Selasa, 13 Maret 2012

KOMERSIALISASI PENDIDIKAN

Suatu kesalahan terbesar dalam sejarah pendidikan negara kita adalah pendidikan yang dijerumuskan ke dalam forum WTO dengan ditandatanganinya General Agreement on Trade and Service (GATS) oleh pemerintah Indonesia. Diperparah dengan disahkannya UU No. 7 tahun 1994 dan UU Sisdiknas tahun 2003 yang mengarah pada liberalisasi pendidikan melalui privatisasi dan akhirnya tertuju pada komersialisasi pendidikan. Dampaknya pendidikan bukan hanya tempat untuk belajar dan mencari ilmu, tetapi juga pendidikan dijadikan lahan bisnis. Pendidikan sekarang bersifat eksklusif dan hanya diperuntuhkan untuk orang-orang yang mampu saja. Pemerintah telah melakukan tindakan inkonstitusional terhadap hak atas pendidikan. Privatisasi dan komersialisasi pendidikan semakin memarginalkan rakyat miskin dan semakin menjauhkan dari cita-cita bangsa Indonesia yaitu keadilan sosial bagi seluruh rakyat Indonesia.

Tidak bisa dipungkiri bahwasannya zaman dimana sekolah murah tampaknya memang sudah usai. Sekolah-sekolah maupun Perguruan Tinggi kini mengkriteriakan calon peserta didiknya bukan lagi dari keunggulan intelektualnya namun berdasarkan status sosialnya terutama status ekonominya. Jika diusut lebih jauh, komersialisasi pendidikan ini bersinggungan erat dengan perubahan tatanan serta pergeseran formasi kelas sosial yang berlangsung saat ini. Formasi sosial yang meluluhlantakkan struktur dan sistem sosial yang lama. Termasuk di dalamnya adalah dunia pendidikan.
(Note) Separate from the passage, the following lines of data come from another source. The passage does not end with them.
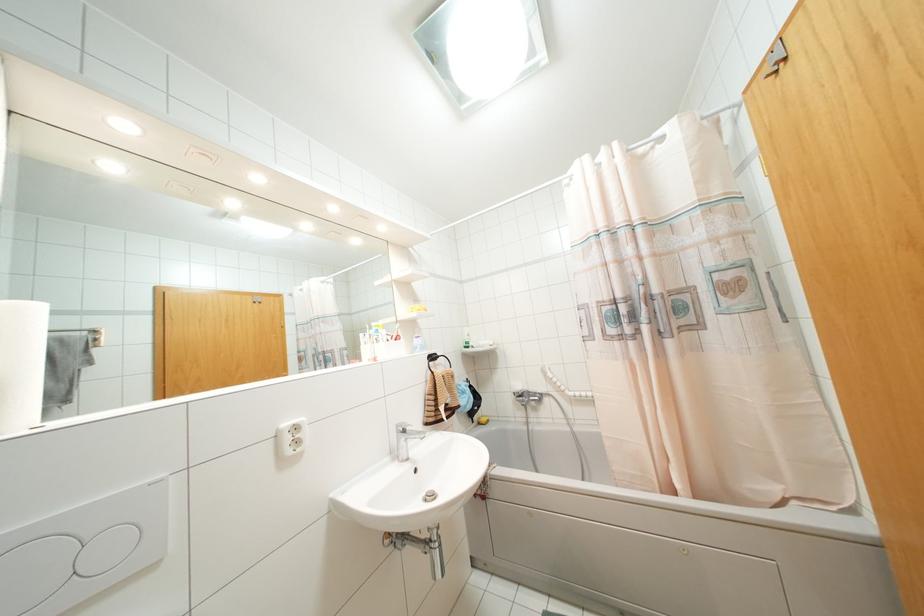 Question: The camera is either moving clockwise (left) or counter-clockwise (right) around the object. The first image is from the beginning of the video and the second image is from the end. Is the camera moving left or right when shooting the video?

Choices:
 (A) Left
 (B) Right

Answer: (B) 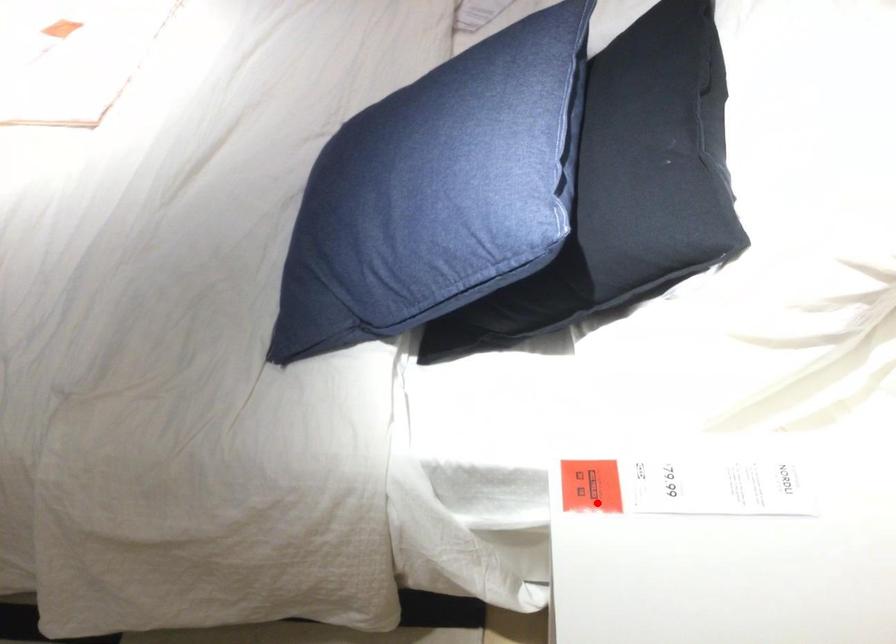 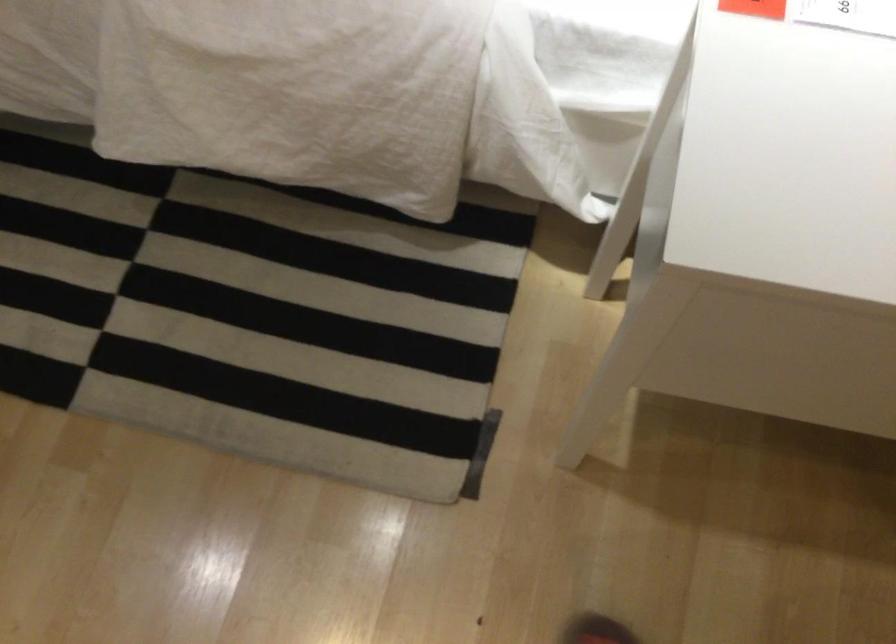 Question: I am providing you with two images of the same scene from different viewpoints. A red point is shown in image1. For the corresponding object point in image2, is it positioned nearer or farther from the camera?

Choices:
 (A) Nearer
 (B) Farther

Answer: (A) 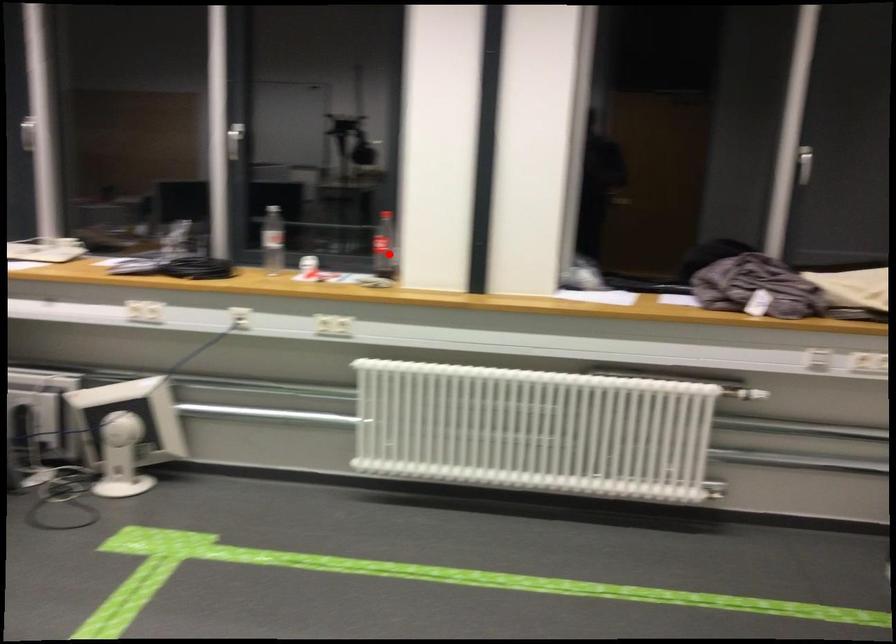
Merosotnya kualitas pendidikan tidak bisa dipisahkan dari kebijakan negara pada sektor pendidikan. Menyamakan lembaga pendidikan dengan lembaga keuangan jelas merupakan keputusan yang keliru. Liberalisasi pendidikan pada hakekatnya telah memasung akses siswa yang tidak mampu untuk menikmati sekolah. Dengan demikian secara tidak langsung hak-hak mereka untuk mendapatkan pendidikan telah dirampas. Padahal sejak bangsa ini ditimpa krisis jumlah mereka yang berada di garis kemiskinan makin membumbung. Apalagi pemerintah juga kian sering mengeluarkan kebijakan-kebijakan yang anti orang miskin. Karenanya ada kebutuhan untuk melakukan perombakan pada kebijakan menyangkut pendidikan dan ini bisa dikerjakan jika pemerintah juga mengeluarkan kebijakan yang berpihak pada kaum miskin. Komersialisasi pendidikan mutlak harus dihentikan karena hanya memunculkan sekelompok orang yang menggunakan pendidikan sebagai alat mendapatkan keuntungan. Dengan pendidikan yang berorientasi populis maka persoalan menyangkut akses dapat diselesaikan berangsur-angsur. Akan tetapi jika pendidikan hanya diserahkan urusannya pada segelintir orang yang bermotif laba, musibah pasti muncul. Pendidikan kian mengasingkan diri dari kebutuhan riil rakyat.

Karenanya ada kebutuhan besar untuk merumuskan ideologi pendidikan yang tidak berhamba pada laba. Jika pedidikan memberikan jaminan pada pemberian biaya yang murah dan ini ditunjukan dari kebijakan negara, maka pendidikan akan dapat menampung warga miskin yang jumlahnya terus membumbung. Pengentasan kemiskinan tidak dapat diselesaikan dengan kebijakan ekonomi semata tetapi juga melalui keputusan untuk menciptakan pendidikan menjadi kian murah. Banyak faedah dengan pendidikan murah, diantaranya banyak warga yang bisa ditampung terutama mereka yang miskin, kemudian pendidikan juga makin efisien karena tidak menelan biaya infrakstuktur yang berlebihan. Harapan saya jika hal ini dapat direalisasikan, maka hak masyarakat miskin atas pendidikan tidak terampas lagi sehingga cita-cita bangsa Indonesia yaitu keadilan sosial bagi seluruh rakyat Indonesia dapat tercapai. Selain itu jika dipandang lebih jauh, maka bukan lagi sekedar cita-cita namun janji negara yang terkandung dalam UUD 1945 dapat terpenuhi. Negara kita menjanjikan kemerdekaan, mencerdaskan, dan mensejahterakan masyarakat Indonesia.